Water Projects International utilizes local labor to complete our projects, meaning that we can keep our costs in travel and administration to a very low number allowing for more lives to be changed. Due to my extended stay in Peru, I have not been in the USA for some time now and WPI’s greatest need is for venues in which to have events that promote what we are doing. WPI is a grass roots organization and there is nothing special about me or the people that work with us, we are just normal people working around the world to change the lives of those in need.
When working with government officials that do not see "eye to eye" with our efforts, I find that there are two reasons that they take this approach to our efforts.
One is that they have worked with nonprofit organizations in the past and have had a bad experience. Unfortunately this makes work for us difficult as we have to earn the trust and respect of these officials who have already had these bad experiences.
Second and normally the main reason is that unfortunately the majority of government officials are captured in the net of corruption that runs deep especially in Peru. We find that these officials are eager to make as much of a profit as possible, even if it means to sacrifice care of the people.
What I try to do when working with these officials, is to explain to them how looking after the people and caring for them will in turn raise rapport for their office, and therefore make things even better for them in the long run. Everyone deserves to have clean water no matter who they are. Look at it this way; when a person has clean drinking water that is not a days walk from their home, they will be much more likely to respect the government officials that have approved the projects to get that water to them. So I find that our best strategy is to work to educate and encourage these officials in a way that shows caring for those of whom they are governing.

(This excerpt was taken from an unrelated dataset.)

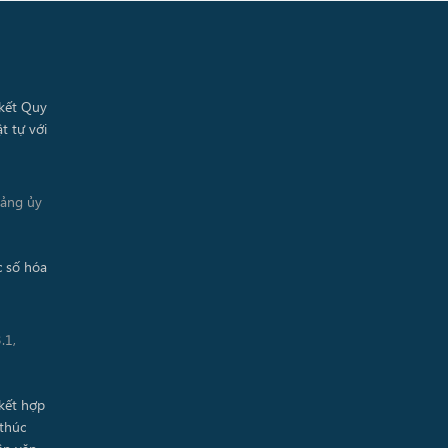
Đảng ủy
.1,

With all of this said, there are situations that are all too common where nothing can be done to work with the approval and we must go into a location without the approval of government officials. Unfortunately this method is often the fastest and most cost effective, but in extreme situations, our work can be stopped and we can be barred from ever working in that area again. Due to the remote locations that WPI does most of its work, we find that we can do most of our projects without the officials ever becoming involved and this many times is the best of all situations.
Small boy outside his home in the desert of coastal Peru.
The number one inspiration that keeps me moving through the tough times is know that there are over 1 BILLION people today that do not have access to clean drinking water. I have lived all my life with the ability to turn on the tap and drink the water because I was blessed to live in a country where clean water is not an issue. But when I think of all the many people around the world that do not have this luxury (and it is a luxury, trust me after living in the Middle East and South America for several years, you learn just how luxurious clean tap water really is) I can only bring myself to do one thing, and that is to continue moving forward doing whatever humanly possible to provide clean water to as many people worldwide as I possibly can.